There is always so much talk about why the USA has so few players in the top 100 world tennis rankings. We are constantly criticizing our youth development programs, trying to figure out why the Americans aren’t as successful as perhaps the Spaniards. I don’t think the question is that hard to answer. Just ask any tennis player who has come up through the tennis circuit or anyone who has tried their hand at the Pro Circuit. It really is simple. It’s too darn hard to make a living at it. If you want to make some decent money to support a family, there are easier ways to do it.
Let’s think about it for a moment. I can go to college and work relatively hard for four years and get a college education in something like business or engineering. At the end of those four years I can enter the work force and start making around $40,000 per year salary. Not too bad. (Not to mention I’d be making around $100,00/yr within ten years) Or I can go to college for four years, work relatively hard on my education and work my butt off on the tennis court playing tennis for a D1 college. At the end of the four years I hope I have worked hard enough to earn my degree and a decent job or try my hand at the pro-circuit. Heading out on the pro circuit, I have no guaranteed income, only the guarantee that I am going to have to put out thousands of dollars in travelling expenses to travel to tournaments I hope I can get into. If I am lucky enough to get a win here or there I may make enough to cover my travelling expenses.
Are we starting to see the picture here. It isn’t that we don’t have good tennis players, it is that we have so many other great opportunities that tennis becomes a rather risky investment.

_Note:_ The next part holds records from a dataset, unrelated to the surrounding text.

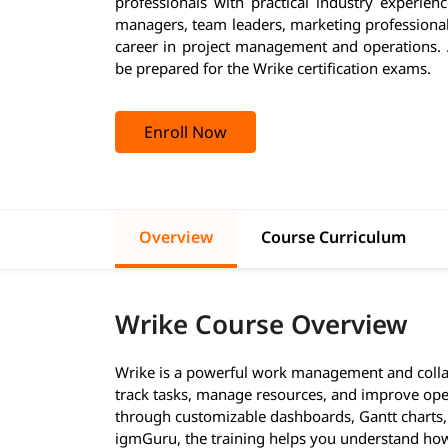
professionals with practical industry experienc
managers, team leaders, marketing professional
career in project management and operations. A
be prepared for the Wrike certification exams.
Enroll Now
Overview
Course Curriculum
Wrike Course Overview
Wrike is a powerful work management and collab
track tasks, manage resources, and improve operat
through customizable dashboards, Gantt charts, 
igmGuru, the training helps you understand how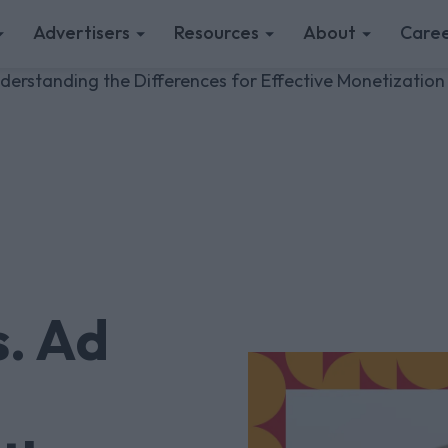
Advertisers
Resources
About
Caree
erstanding the Differences for Effective Monetization
. Ad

We have heard or even made uttered the complaint ourselves that tennis scholarships are going to foreign students. The truth of the matter is a lot of American students won’t take the scholarship. I have spoken to several coaches and they will tell you that the American students are much harder to recruit. They are looking for the perfect fit between sport and education. The American students are looking at the education over the tennis in the majority of the cases and they are concerned about the commitment to the sport getting in the way of their studies. Tennis isn’t a sport like basketball or football where you can use college as the stage to highlight your athletic skills so you can be recruited to a professional sports team and sign a multimillion dollar contract. In tennis you are on your own.
If you went to the local 7-11 to buy your weekly lottery ticket and had the choice of a ticket that guaranteed a $40,000 pay out or a ticket with a 0.0009% chance of winning a million, which would you buy? The majority of us would take the guarantee. So you see it is because we from a country filled with opportunity that we fall behind in the number of tennis players in the top 100 world rankings. We have choices in schools providing outstanding educations, and we have choices in jobs to make unlimited income.
You may not agree with me but I think we need to stop complaining about the lack of representation in the ATP and start celebrating the fact that we have so many other opportunities. Just a thought.
(There is of course the whole argument about the cost of training to get to the elite level required to become successful. If they truly want more Americans in the top 100, someone needs to start paying for the training so it makes sense for someone to take the risk.)